こもれびの外の春
「お花見ですか?」
思わず聞き返すと、にしひがしの佐東さんはにこにこと頷いた。
「今度のショートケアはお花見に行こうと思ってるの。ちょうど来週頃が見頃だと思うから」
お花見。
その単語だけで、頭の中に薄いピンク色が広がる。
「ショートケアって、外に行くこともあるんですね」
部屋の中でワークをする場所だと思っていた。
テーブルとホワイトボードと、観葉植物。
それがショートケアの全部だと。
「たまにね。プラネタリウムとか見に行ったり、鎌倉散策をしたこともあるのよ」
鎌倉。
遠足みたいだ、と思う。
「もちろん、参加は自由よ。人が多いのが不安なら、室内プログラムに残ってもいいし」
“自由”。
その言葉に少しだけ安心する。
外に出る。
みんなで歩く。
桜を見る。
想像するだけで、少し胸がざわつく。
歩くスピードを合わせられるだろうか。
会話に入れなかったらどうしよう。
疲れてしまったらどうしよう。
でも同時に、桜を“ひとりで”じゃなく見るという選択肢があることに、驚いている自分もいる。
ここ数年、季節はただ過ぎていくだけだった。
咲いた、散った、暑い、寒い。
それだけ。
「外に出るのも、リハビリのひとつなの。

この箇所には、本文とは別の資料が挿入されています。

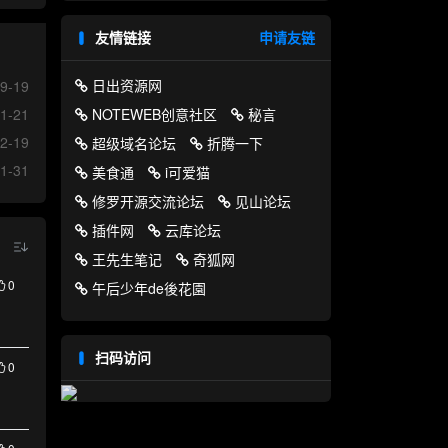
友情链接
申请友链
日出资源网
9-19
NOTEWEB创意社区
秘言
1-21
2-19
超级域名论坛
折腾一下
1-31
美食通
i可爱猫
修罗开源交流论坛
见山论坛
插件网
云库论坛
王先生笔记
奇狐网
0
午后少年de後花園
扫码访问
0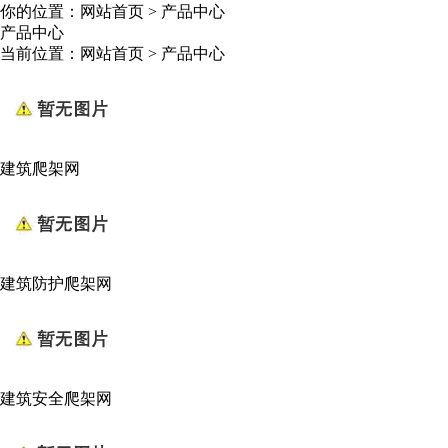
你的位置：
网站首页
>
产品中心
产品中心
当前位置：
网站首页
>
产品中心
建筑爬架网
建筑防护爬架网
建筑安全爬架网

春だなあって感じることも、大事だから」
佐東さんは、そう言って笑った。
春だなあ、と感じること。
そんなことまで、リハビリに含まれるんだ。
私は少しだけ考えてから、言った。
「……行けそうだったら、行ってみたいです」
満開の自信はない。
不安も、きっとついてくる。
でも、こもれびの外にある光を、一度くらいは見てみたいと思った。